I like the layout a lot. Very good use of Marsilea. The Barclaya gives it a nice accent, but from my experience growing Barclaya, that looks like a temporary addition; the appearance would be hard to maintain.

I mostly wanted to comment about using larger pebbles scattered about in sand. The arrangement looks more natural (i.e., more like they are found in pebbly sand stream beds) if the pebbles are partly buried - usually to about their widest point. That way the pebbles aren't sitting on top of the sand, they are part of the sand.

I found that over a period of several years the pebbles didn't contribute enough to the tank to justify their presence. I gradually took them out as they got in the way of one thing or another.


Roger Miller


----------



## stepheus (Jun 13, 2006)

Thanks Tom, Jordan and Roger  Your comments are well appreciated.

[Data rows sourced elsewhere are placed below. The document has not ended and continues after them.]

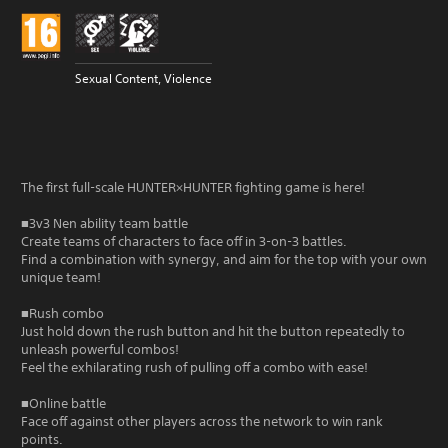
Sexual Content, Violence
The first full-scale HUNTER×HUNTER fighting game is here!
■3v3 Nen ability team battle
Create teams of characters to face off in 3-on-3 battles.
Find a combination with synergy, and aim for the top with your own
unique team!
■Rush combo
Just hold down the rush button and hit the button repeatedly to
unleash powerful combos!
Feel the exhilarating rush of pulling off a combo with ease!
■Online battle
Face off against other players across the network to win rank
points.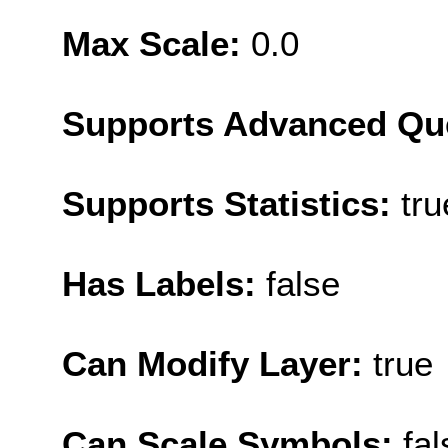
Max Scale:
0.0
Supports Advanced Qu
Supports Statistics:
tru
Has Labels:
false
Can Modify Layer:
true
Can Scale Symbols:
fal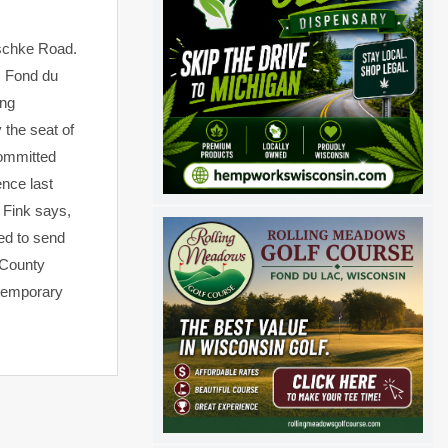
tschke Road.
. Fond du
ing
 the seat of
committed
nce last
 Fink says,
ed to send
e County
 temporary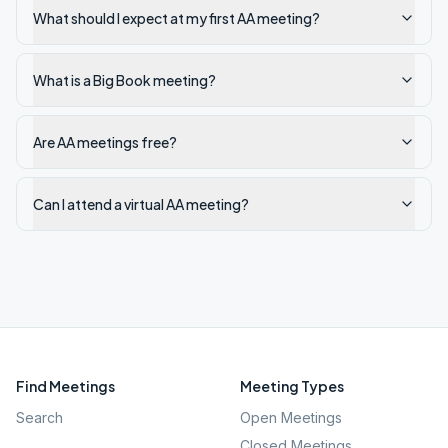
What should I expect at my first AA meeting?
What is a Big Book meeting?
Are AA meetings free?
Can I attend a virtual AA meeting?
Find Meetings
Meeting Types
Search
Open Meetings
Closed Meetings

But sorry Tom, I have the same feelings for the pebbles as the other two, although I will find other ways to make the tank "cleaner". Maybe if the foreground is a FULL green, it ll look cleaner. Now its just black and green, cos the Lilaeopsis brasiliensis takes sometime to grow. 

I agree with the barcalaya. it is dying down. I heard that there is a dormant period for it. Well, hopefully it comes back.

The reason why I left the sides open is so that the reflection gives the tank more width. Just a random fact. Heh. More comments?


----------



## eklikewhoa (Jul 24, 2006)

Loving the layout!!!!

the right side sticks out though.


----------



## zQ. (Dec 15, 2006)

i love the way it is ! From the plant to the dw.
Ah,nice H.Quadrifolia


----------



## UG Dude! (Apr 12, 2007)

Original...


----------



## nornicle (Jun 17, 2007)

fantastic!! very original.. i love it!


----------



## houseofcards (Feb 16, 2005)

I echo the comments about originality. It has a clean simple look, but so much small detail that it appears very natural. I actually like the sandy area on the extreme right I think it makes it look that much more natural.


----------



## stepheus (Jun 13, 2006)

Thanks so much everyone! I ve got all my fingers crossed for someone to like this one. 

UG Dude! and nornicle: i am glad it doesnt look like something you ve seen before =)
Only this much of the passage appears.